Count how many lines in the entries below hold "شکلات". Only the number belongs in the answer.

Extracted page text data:
---

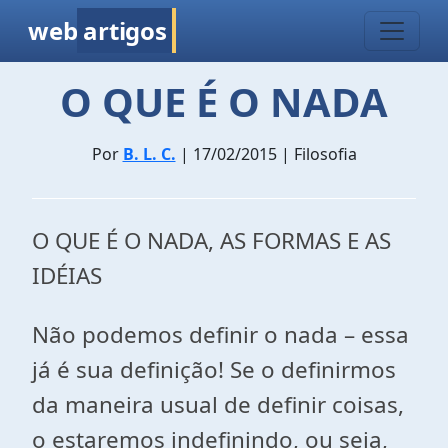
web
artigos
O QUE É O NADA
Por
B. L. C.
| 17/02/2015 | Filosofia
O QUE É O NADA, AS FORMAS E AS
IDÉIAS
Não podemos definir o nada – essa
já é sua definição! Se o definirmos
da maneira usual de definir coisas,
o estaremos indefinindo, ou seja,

---

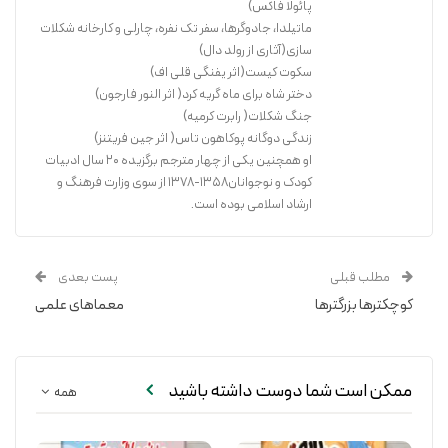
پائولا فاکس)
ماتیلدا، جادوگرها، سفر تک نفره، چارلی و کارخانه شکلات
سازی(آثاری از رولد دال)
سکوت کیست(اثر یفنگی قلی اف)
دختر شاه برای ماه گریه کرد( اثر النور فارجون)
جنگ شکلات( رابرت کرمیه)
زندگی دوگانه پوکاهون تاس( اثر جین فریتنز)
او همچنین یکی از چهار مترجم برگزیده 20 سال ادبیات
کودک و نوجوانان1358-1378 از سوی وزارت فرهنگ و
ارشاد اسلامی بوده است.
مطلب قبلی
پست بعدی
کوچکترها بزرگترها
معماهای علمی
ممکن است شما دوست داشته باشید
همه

---

*Result for this task*.
2